I think we've missed the last bus?

My previous experience of Israeli cinema was the impressive Lemon Tree (2008), which told the story of the legal fight between a Palestinian widow, and the Israeli Defense Minister, who had moved next door to her family farm and was destroying her livelihood for the sake of his own security. I thought that it would be impossible for Israeli cinema to come up with something to compare with this intelligent and enjoyable movie, but thankfully I have been proved wrong. Director and screenwriter Eran Kolirin engaging debut film The Band's Visit (2007) is certainly as good. The film won eight awards at the Israeli Film Academy and a whole batch of prizes at several International Film Festivals. It was also Israel's original Foreign Language Film submission for the 80th Academy Awards but was rejected because it contained over 50% English dialogue which broke the rules under the American Academy which state that more than half of a films dialogue in a foreign film entry must be in the originating countries own language (the things you learn when writing a blog?)
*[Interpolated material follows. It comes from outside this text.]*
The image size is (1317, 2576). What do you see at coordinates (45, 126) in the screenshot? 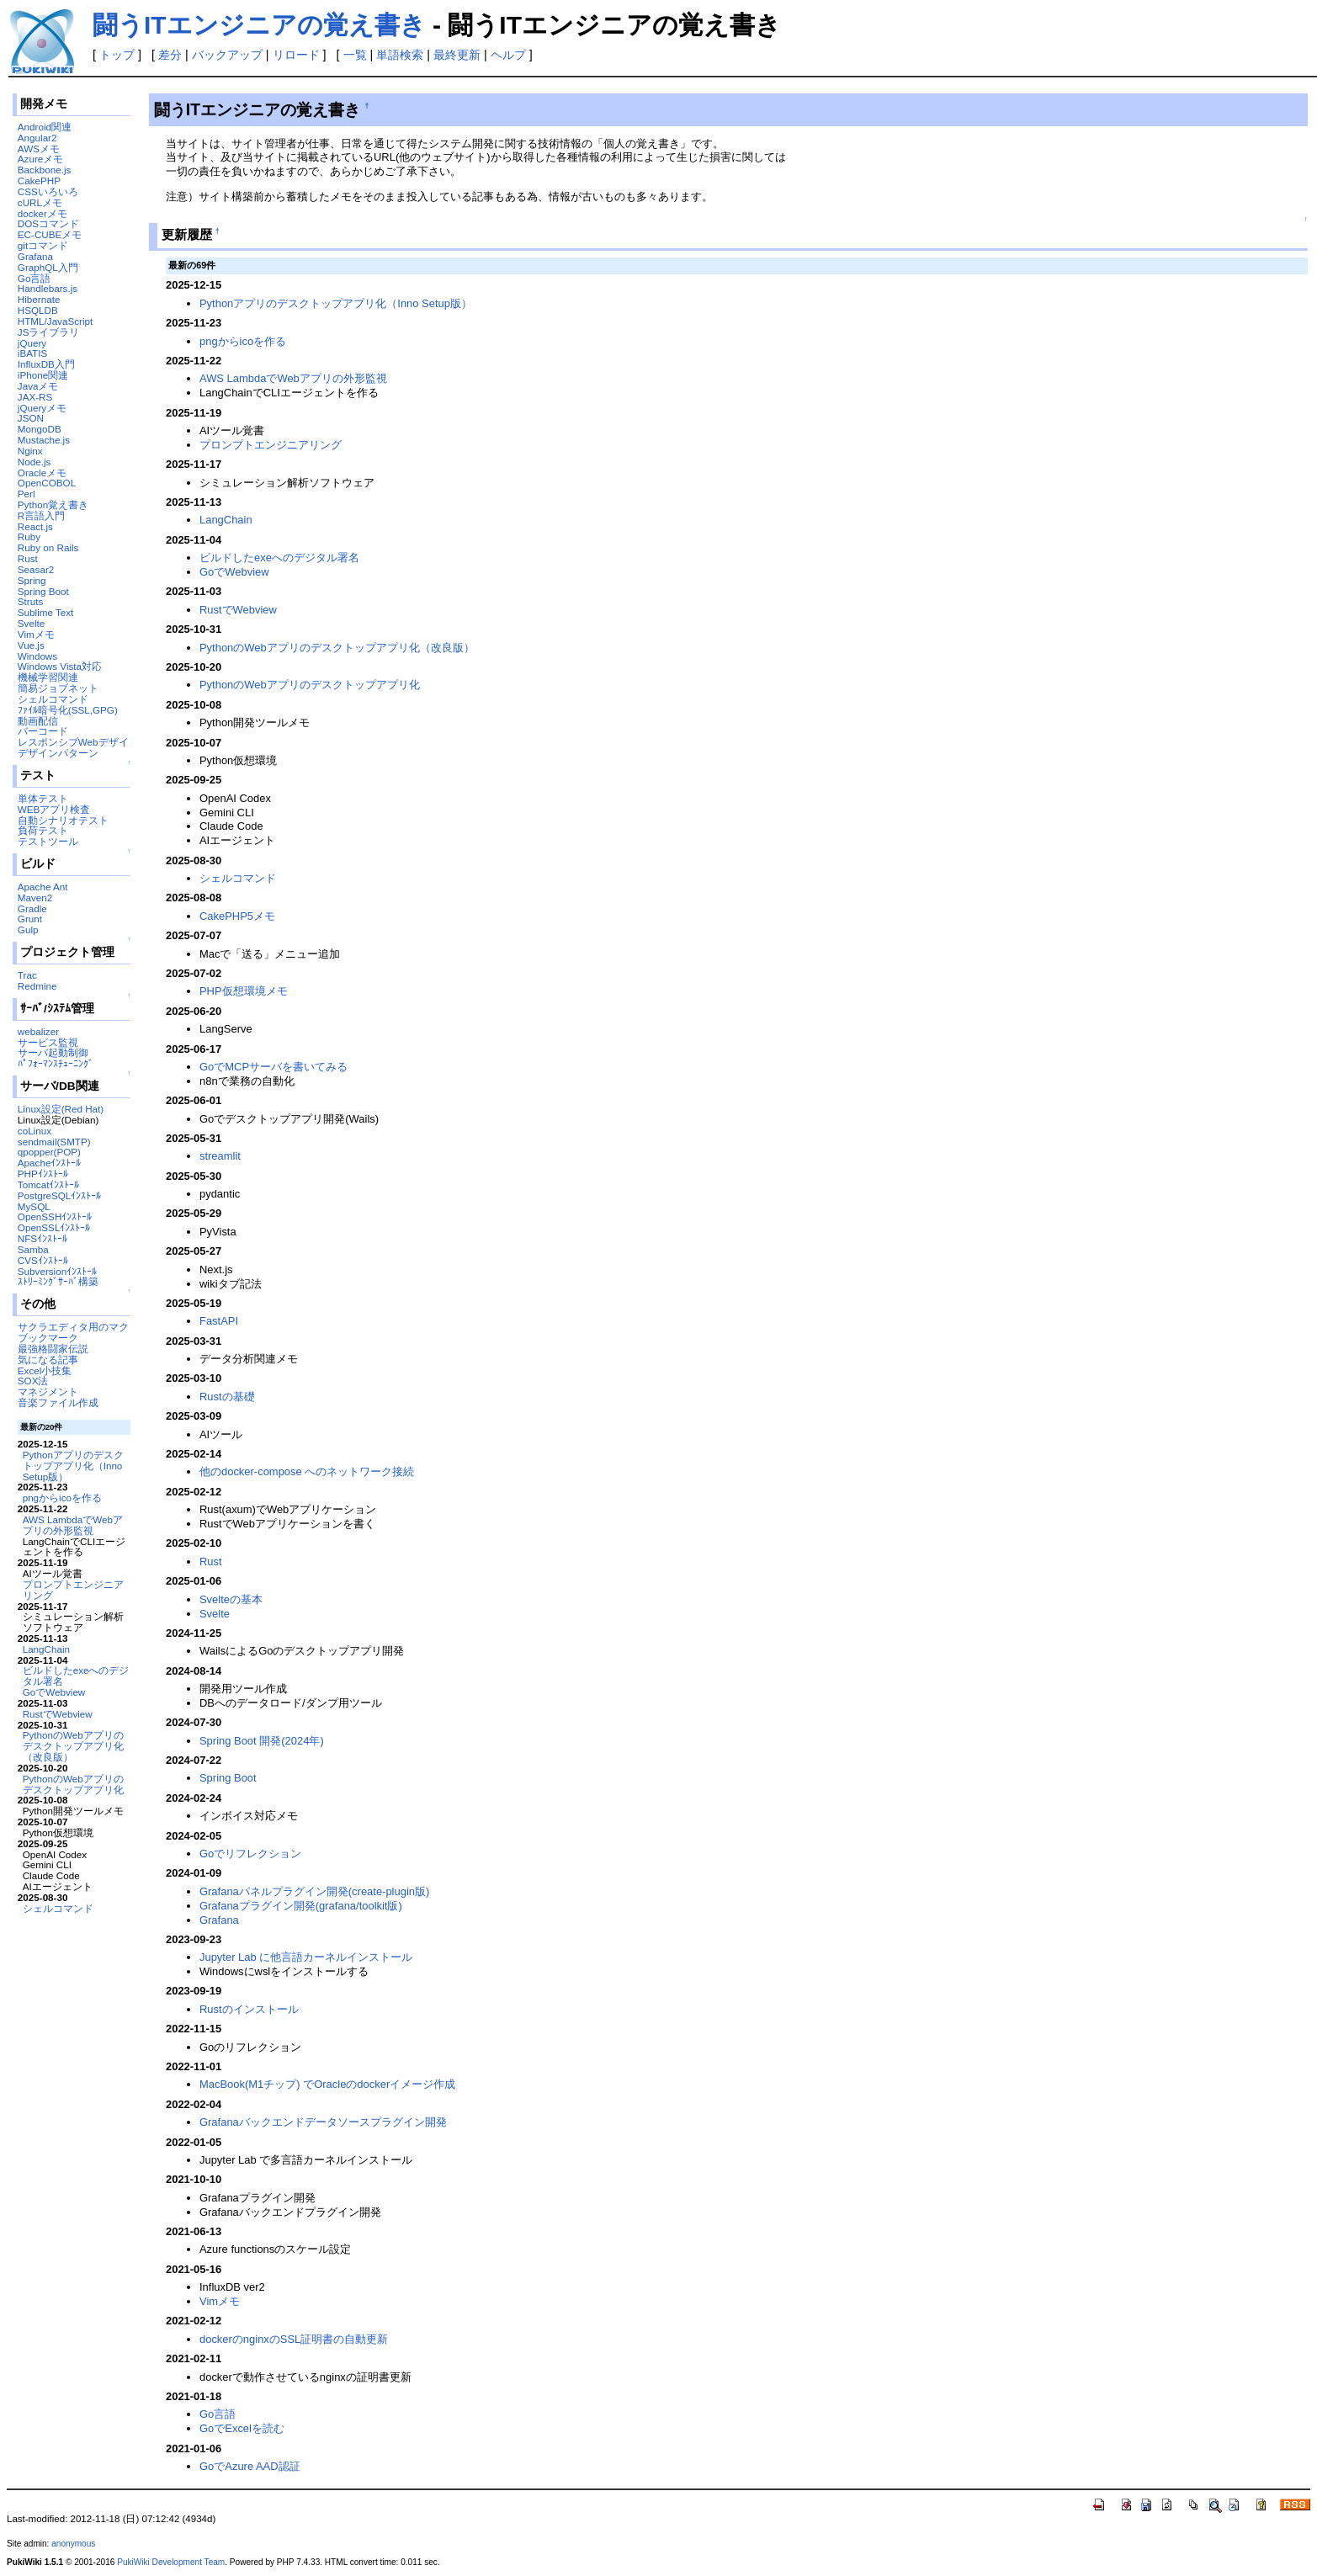
I see `Android関連` at bounding box center [45, 126].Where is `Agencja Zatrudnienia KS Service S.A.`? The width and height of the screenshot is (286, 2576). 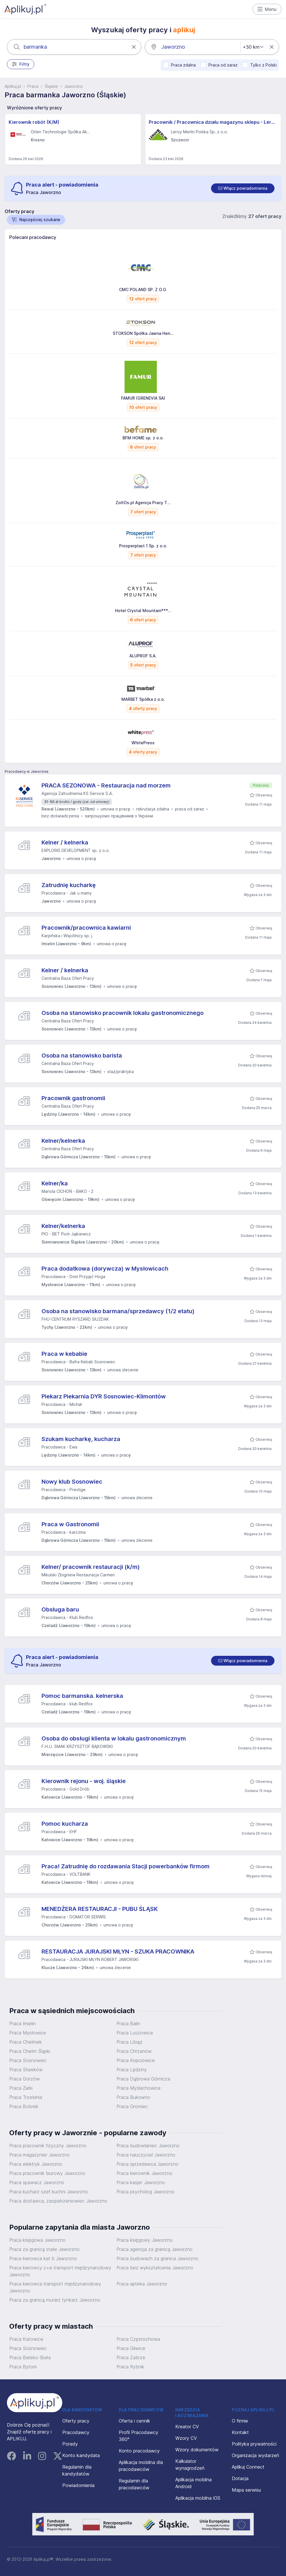 Agencja Zatrudnienia KS Service S.A. is located at coordinates (77, 793).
Kolirins movie tells the heart-warming story of the fading Egyptian Alexandria Ceremonial Police Orchestra whose eight members arrive in Israel to play at the Arab Cultural Centre. After a wee mix up they take the wrong bus and end up in the wrong town, a desolate windswept village in the middle of the Negev Desert. With no means of transport out of the village that day and with no hotels available they are forced to bunk down with the local townsfolk.
Dina and Tawfig.

This movie, which took four years to make, is a comedy with heart. It demonstrates how two so called enemies can come together and forget their differences but avoids sentimentality. Ronit Elkabetz, who plays Dina the owner of the small provincial restaurant where the band members dine, said to the director at the Israeli Film Awards "You remind us of a thing or two that we have already managed to forget. You showed us what would happen if we would stand before each other, Jews and Arabs and look each other in the eye" If only that philosophy were followed, think of the bloodshed  you would avoid!!!  As well Elkabetz who plays the lonely Dina “who refuses to wilt in her desert town” the films other outstanding performance is from Sasson Gabai the Iraq born Jewish actor who one the Best Actor Award for his portrayal of the leader of the Egyptian Orchestra Tawfiq Zacharya an actor whose facial expressions can save a dozen words. Even American jazz trumpeter and singer Chet Bakers mellow Funny Valentine gets a plug. Well worth adding to your rental list along with Lemon Tree if you have not seen it.